Au regard de ces éléments, les seuls propose tenus par Monsieur [G] au cours de la soirée précédant les faits, et attestés par le troisième salarié présent, Monsieur [P], selon lesquels « si je n’avais pas ma femme, je serais amoureux de toi [à savoir Madame [D]] et c’est toi qui serais à la maison à me dire quoi faire » ne peuvent suffire à établir la matérialité de l’accident.
Il en découle que la survenance de cet évènement repose exclusivement sur les déclarations de l’assurée, sans témoignage direct ni élément matériel corroborant la survenue d’un fait précis survenu dans la nuit du 16 novembre 2022.
En conséquence, aussi digne d’intérêt que soit la situation de Madame [D], la demande de prise en charge au titre de la législation professionnelle formée par cette dernière doit être rejetée, la matérialité d’un fait accidentel au sens de l’article L 411-1 du code de la sécurité sociale n’étant pas établie de manière suffisamment probante.

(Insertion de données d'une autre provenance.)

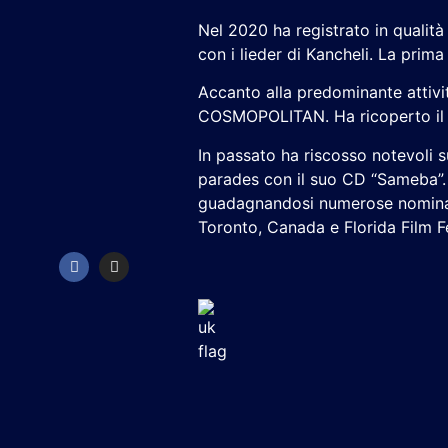
Nel 2020 ha registrato in qualit
con i lieder di Kancheli. La prim
Accanto alla predominante attivit
COSMOPOLITAN. Ha ricoperto il ru
In passato ha riscosso notevoli 
parades con il suo CD “Sameba”. 
guadagnandosi numerose nomination
Toronto, Canada e Florida Film Fe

Sur les demandes accessoires
En application de l’article 696 du code de procédure civile, il conviendra de condamner Madame [D] aux dépens de l’instance dès lors qu’elle succombe, et de débouter cette dernière de sa demande de condamnation sur le fondement de l’article 700 du code de procédure civile.

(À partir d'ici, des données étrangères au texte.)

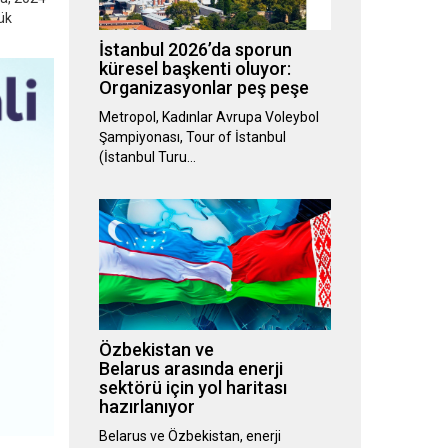
yük
İstanbul 2026’da sporun
küresel başkenti oluyor:
Organizasyonlar peş peşe
Metropol, Kadınlar Avrupa Voleybol
Şampiyonası, Tour of İstanbul
(İstanbul Turu…
Özbekistan ve
Belarus arasında enerji
sektörü için yol haritası
hazırlanıyor
Belarus ve Özbekistan, enerji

Le sens de la décision conduira à rejeter la demande d’exécution provisoire du présent jugement.
PAR CES MOTIFS,
Le tribunal, statuant par jugement contradictoire, rendu en premier ressort et par mise à disposition au greffe ;
DÉBOUTE Madame [O] [D] de sa demande tendant à la reconnaissance implicite du caractère professionnel de l’accident en date du 16 novembre 2022 ;
DÉBOUTE Madame [O] [D] de sa demande tendant à la prise en charge par la CPAM des Hauts-de-Seine de l’accident en date du 16 novembre 2022 au titre de la législation sur les risques professionnels et du surplus de ses demandes, y compris sur le fondement de l’article 700 du code de procédure civile ;
dit n’y avoir lieu à exécution provisoire du présent jugement ;
DÉboute les parties de toutes demandes plus amples ou contraires ;
Condamne Madame [O] [D] aux dépens.
Et le présent jugement est signé par Matthieu DANGLA, Vice-Président et par Amèle AMOKRANE, Greffier, présents lors du prononcé.